El juicio político es el mecanismo que tiene el Congreso para destituir a un presidente, a un ministro o a un juez de la Corte Suprema antes de que termine su mandato. No es un juicio penal, sino uno de carácter político: no manda a nadie preso ni decide si alguien es culpable de un delito. El artículo 60 de la Constitución Nacional es taxativo sobre sus efectos: "su fallo no tendrá más efecto que destituir al acusado, y aun declararle incapaz de ocupar ningún empleo de honor, de confianza o a sueldo en la Nación".
A quién se le puede hacer juicio político
El artículo 53 de la Constitución Nacional habilita el juicio político contra el presidente, el vicepresidente, el jefe de Gabinete, los ministros y los miembros de la Corte Suprema. Nadie más: un legislador, un gobernador o un juez de un tribunal inferior no se juzgan por esta vía, tienen sus propios mecanismos de remoción.
Las tres causales
La Constitución solo admite tres motivos: mal desempeño de las funciones (una causal amplia, que no exige que se haya cometido un delito, alcanza con haber ejercido mal el cargo), comisión de delitos en ejercicio del cargo, o comisión de delitos comunes, ajenos a la función. Cualquier otro motivo no alcanza para iniciar un juicio político.

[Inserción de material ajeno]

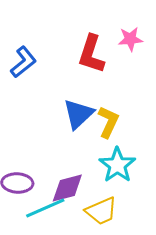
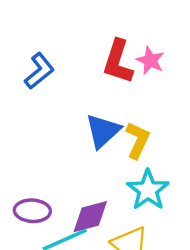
pink star: (130, 39) -> (150, 60), moved, turned 30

Cómo funciona: Diputados acusa, Senado juzga
El proceso tiene dos etapas, con roles distintos para cada cámara. Antes de llegar al recinto, pasa por un filtro interno: cualquier funcionario o ciudadano puede presentar un pedido de enjuiciamiento (por ejemplo, contra un miembro de la Corte Suprema), y es la Comisión de Juicio Político de Diputados la que decide si lo admite. Si lo admite, abre un sumario de investigación, que puede incluir tomarle declaración al acusado, y al terminar emite un dictamen (aprobado por mayoría simple) que recomienda iniciar el juicio político o desestimarlo.
Recién ahí entra en juego el pleno de la Cámara de Diputados, que actúa como si fuera la fiscalía: si dos tercios de los presentes votan a favor, formula la acusación y elige a uno o dos diputados para sostenerla ante el Senado. El caso pasa entonces al Senado, que se convierte en un tribunal: sus miembros prestan un juramento especial para la ocasión, y también necesitan dos tercios de los presentes para dictar la destitución. Ninguna de las dos cámaras puede actuar sola, hace falta el mismo consenso amplio en ambas etapas.
Si el Senado destituye, el expediente pasa a la Justicia ordinaria si hay delito de por medio: el juicio político y el juicio penal son procesos separados, y uno no reemplaza al otro.
Cómo es en Catamarca
La Legislatura de Catamarca es bicameral, con Cámara de Diputados y Cámara de Senadores, y el mecanismo provincial sigue una lógica parecida a la nacional: la Cámara de Diputados acusa, y la Cámara de Senadores, constituida en tribunal, juzga. Cuando el acusado es el gobernador o el vicegobernador, preside ese tribunal el presidente de la Corte de Justicia de la provincia, aunque solo vota en caso de empate. Antes de entrar al fondo del caso, el Senado tiene que resolver, también con dos tercios, si la acusación es procedente: si lo es, el acusado queda suspendido de forma automática en su cargo mientras dura el proceso.
El jurado de enjuiciamiento: la vía para remover jueces
En Catamarca, la mayoría de los jueces no se remueven por juicio político sino por un mecanismo distinto y más ágil: el jurado de enjuiciamiento, integrado por el presidente de la Corte de Justicia (que lo preside), un senador, dos diputados y dos abogados con más de diez años de ejercicio profesional. Solo un grupo acotado de cargos judiciales de mayor jerarquía (como el procurador general o los jueces de cámara) se remueve por juicio político; el resto pasa por este jurado.